WePay Takes On Square

WePay mPOS

Software and payments are always better together, but SMBs have struggled to make software and payments seamless across all of the channels they do business. WePay’s launch today of a white label mPOS offering for software firms, CEO Bill Clerico tells Karen Webster, is proof that starting with software and embedding payments within gives SMBs more control over how they do business.

In payments, brand matters, more so now than it ever did, and for SMBs adopting mobile commerce initiatives, speed matters too – speed to market and speed to accepting payments in any manner customers desire.

Considering the fact that a majority of transactions for these smaller merchants still take place in person, at the point of sale, it is crucial to have technology in place that does the heavy lifting across several functions, from hardware that interacts with customer cards to back office reconciliation of payments. 

To that end, WePay, which offers payments as a service for online platforms that include FreshBooks, GoFundMe, and Constant Contact, is announcing today (May 16) that it is offering white label point of sale solutions that can enable the in-person transactions for the SMBs who wish to accept payments anywhere they encounter a customer.

By offering the white label option to its software providers (who in turn can offer it directly to their business customers), WePay enables payments acceptance to any online and physical channel that software platform’s end customer does business. Now, any of WePay’s platform customers can provide branded card readers to their customers without taking on any of the attendant costs of building or maintaining such hardware or software.

In an interview with Karen Webster before the announcement, WePay CEO Bill Clerico said that the debut of the new reader “allows anyone to compete with Square.” Clerico contends that software companies that serve small businesses shouldn’t have to refer those companies to a third party to accept in-person payments – but rather offer that service under their own brand as part of their solution.

“Obviously the movement that is called integrated payments has been happening for a while,” Clerico noted, “but 90 percent of commerce happens in-person.”  The push to offer a white label reader, he continued, “is really a switch from online integrated payments to omnichannel integrated payments.”

The initial launch is being done in tandem with FreshBooks and Infusionsoft. At the point of sale, in an in-person transaction, offline data is synced with the merchant’s software tied to its payments platform, and thus eliminates the need to conduct any manual data entry.

The technology, itself through the reader, plugs directly into iOS and Android devices, which in turn allows the merchants to accept payments across both EMV chip cards and magnetic stripe cards.  The company said today that software companies and platforms need only add some code to their software and also their mobile applications in order to integrate the reader.

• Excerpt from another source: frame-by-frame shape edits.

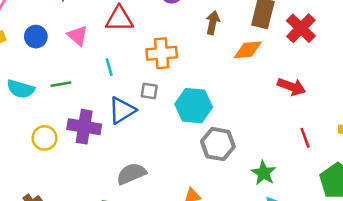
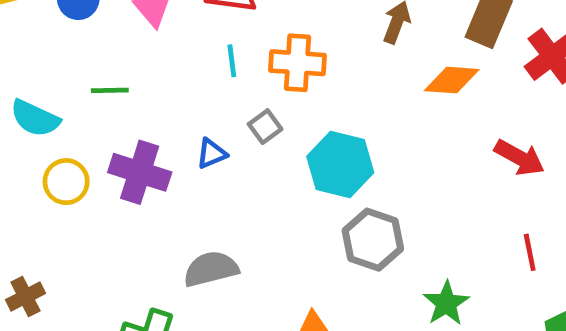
cyan line: (109, 67) -> (232, 61), moved
cyan semicircle: (21, 89) -> (35, 118), moved
gray square: (149, 91) -> (265, 127), turned 36
blue triangle: (122, 110) -> (211, 154), size x0.6

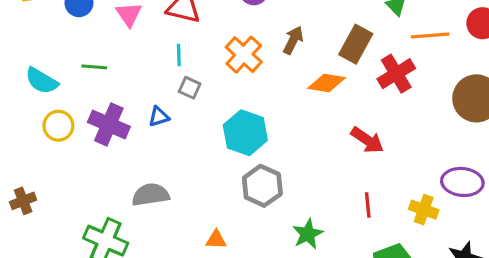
orange cross: (298, 63) -> (244, 55), moved, turned 33
gray square: (265, 127) -> (190, 88), moved, turned -35

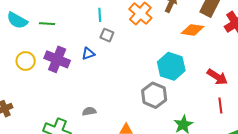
cyan semicircle: (42, 81) -> (17, 20), moved
cyan hexagon: (245, 133) -> (171, 66), moved
red arrow: (367, 140) -> (217, 77), moved
gray semicircle: (151, 195) -> (89, 111), moved, size x0.6

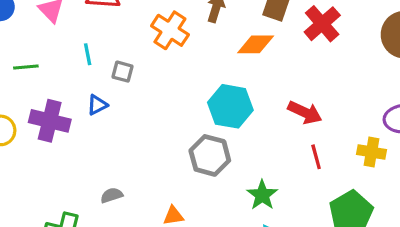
cyan line: (100, 15) -> (88, 54), moved

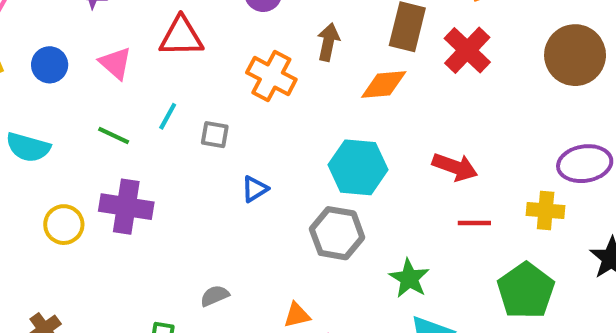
cyan line: (88, 54) -> (168, 116), turned 45
green line: (26, 67) -> (114, 135), moved, turned 35
blue triangle: (97, 105) -> (255, 189), moved
red line: (316, 157) -> (474, 223), turned -70

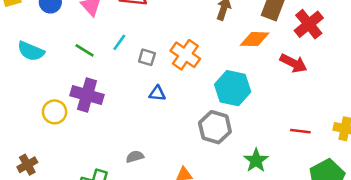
orange cross: (271, 76) -> (185, 55), moved
red arrow: (455, 167) -> (294, 63), moved
blue triangle: (255, 189) -> (157, 93), moved, turned 30
yellow circle: (64, 225) -> (55, 112), moved

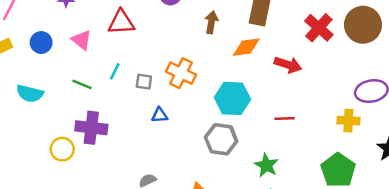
red cross: (309, 24) -> (319, 28), moved
red line: (300, 131) -> (285, 119), moved

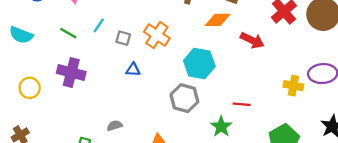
red line: (285, 119) -> (242, 104), moved
yellow cross: (348, 121) -> (293, 86), moved
yellow circle: (62, 149) -> (30, 88), moved

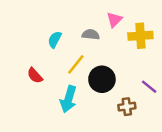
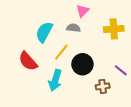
pink triangle: (114, 20) -> (82, 11), moved
cyan semicircle: (55, 39) -> (44, 32), size x1.5
red semicircle: (35, 76) -> (28, 61), size x1.5

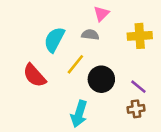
purple line: (121, 70) -> (138, 87), moved
cyan arrow: (55, 80) -> (79, 114), moved
brown cross: (103, 86) -> (136, 109), moved

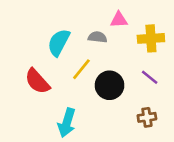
pink triangle: (101, 14) -> (119, 20), moved, turned 42
purple line: (138, 87) -> (150, 77), moved
cyan arrow: (79, 114) -> (67, 123), moved

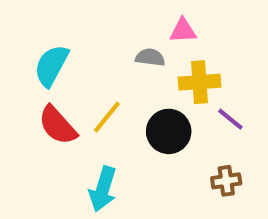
yellow cross: (151, 38) -> (199, 82), moved
cyan semicircle: (59, 42) -> (51, 66), moved
yellow line: (81, 69) -> (107, 117), moved

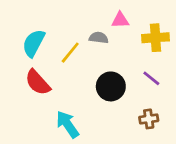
yellow cross: (199, 82) -> (155, 38), moved
yellow line: (107, 117) -> (70, 53), moved
cyan arrow: (103, 189) -> (67, 124), turned 128

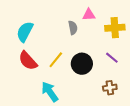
gray semicircle: (99, 38) -> (73, 28), turned 72
yellow line: (70, 53) -> (56, 60), moved

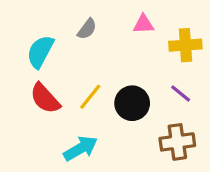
gray semicircle: (73, 28) -> (87, 29), moved, turned 48
brown cross: (110, 88) -> (177, 142), size x1.5
cyan arrow: (50, 92) -> (81, 148), turned 95

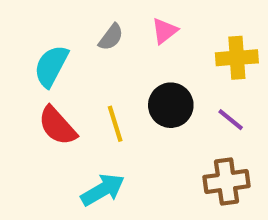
pink triangle: (143, 24) -> (165, 31), moved, turned -35
yellow line: (90, 97) -> (115, 124), turned -56
black circle: (132, 103) -> (171, 105), moved

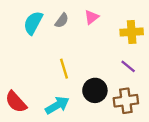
cyan semicircle: (51, 66) -> (33, 23), moved
black circle: (171, 105) -> (95, 90), moved
red semicircle: (57, 126) -> (16, 102), moved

Clerico told Webster that the pricing is set at 2.75 percent per transaction plus a $0.30 fee, and additional pricing tied to technology implementation itself is determined by the number of readers ordered and also the level of customization that might take place at a given merchant.

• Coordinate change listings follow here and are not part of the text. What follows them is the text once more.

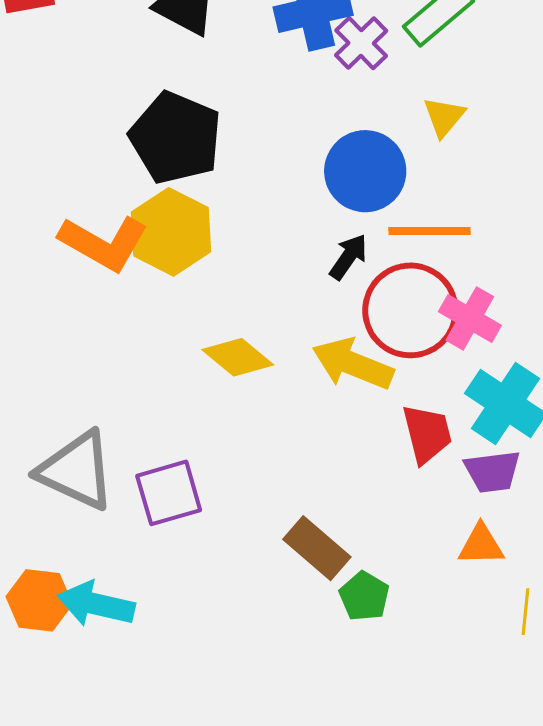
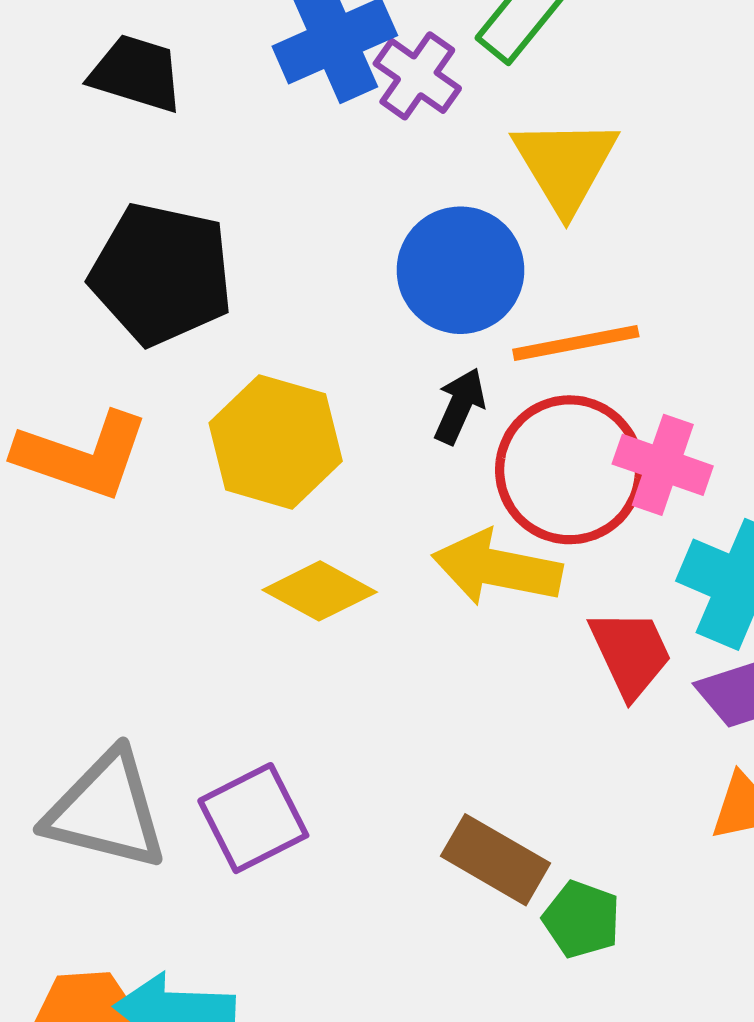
yellow triangle: (444, 117) -> (565, 165), size x1.6
yellow hexagon: (171, 232) -> (276, 442), moved

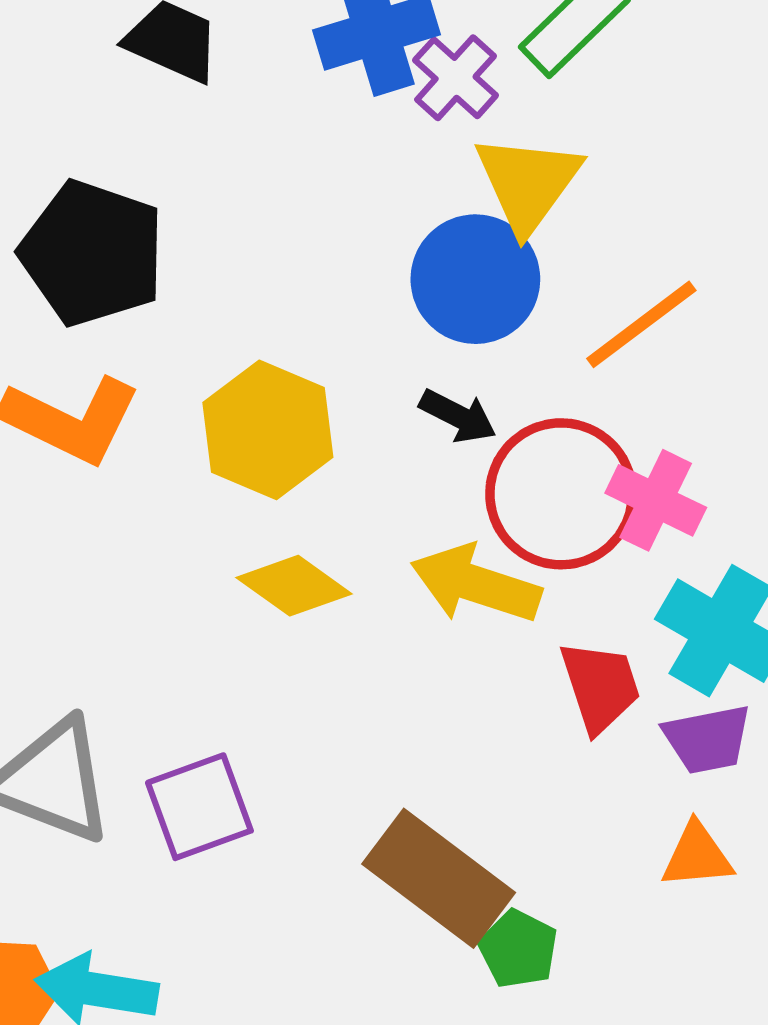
yellow triangle: (565, 165) -> (528, 183), moved
black pentagon: (161, 274) -> (92, 253), moved
orange line: (576, 343) -> (641, 324), moved, turned -33
black arrow: (460, 406) -> (458, 416), turned 86
brown rectangle: (495, 860) -> (439, 878), size x1.4

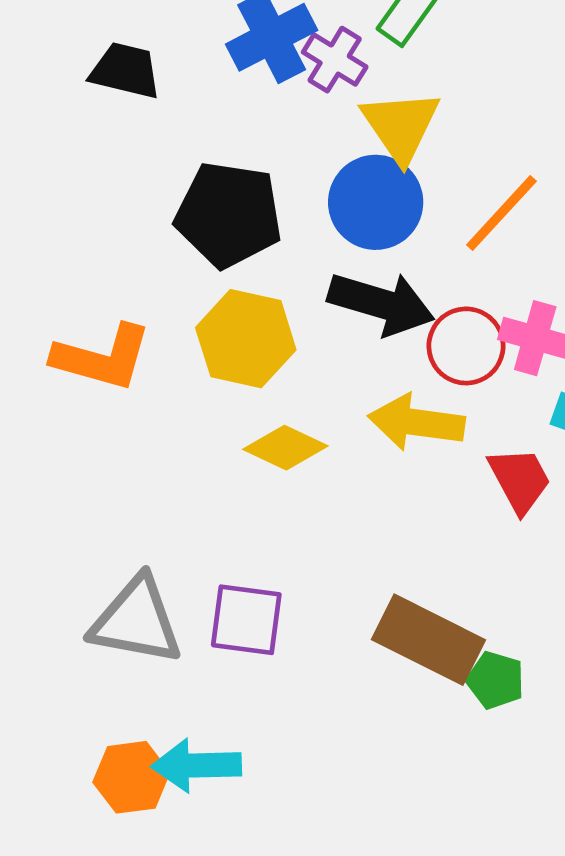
black pentagon: (92, 253) -> (229, 215), moved
black arrow: (458, 416) -> (381, 303), size x1.8
red circle: (561, 494) -> (466, 346), size x0.7
purple square: (199, 807) -> (246, 620), turned 38

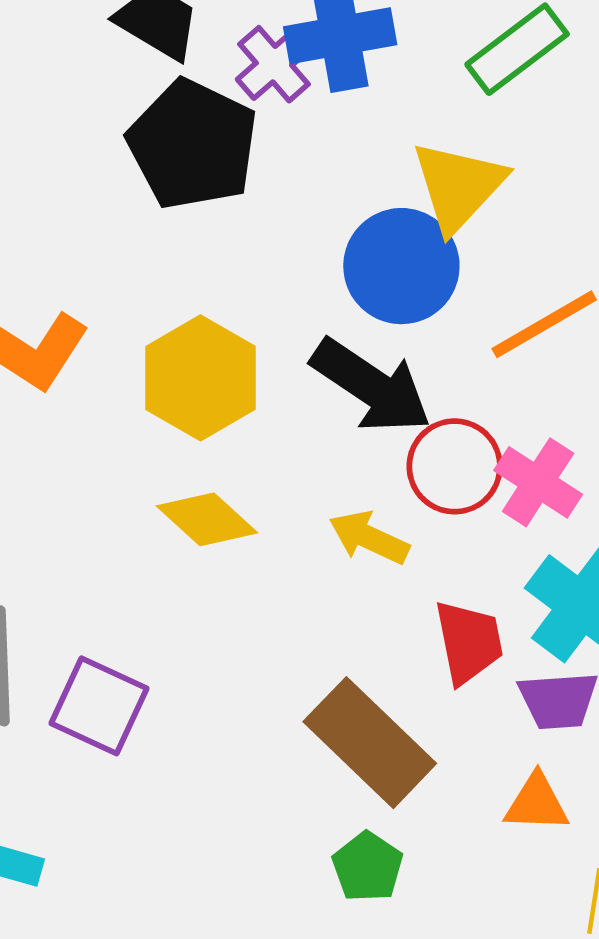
purple cross: (335, 60) -> (274, 64), moved
black pentagon: (229, 215) -> (193, 145), moved
yellow arrow: (416, 422) -> (369, 538), size x0.7
brown rectangle: (429, 640) -> (370, 743), moved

“The main value proposition,” said Clerico, “is that [merchants] can send invoices out using the software, and can get paid online, or get paid using mPOS and get all the reporting in one place that is tightly integrated within the software. Before these businesses had separate accounts to do invoicing and reporting. SMBs would have their Square account, their PayPal account and they had to keep track of all of it. We think it’s much better to have all the data in one place so that the business can focus on sales and growth and not administrative details and manual account reconciliation.”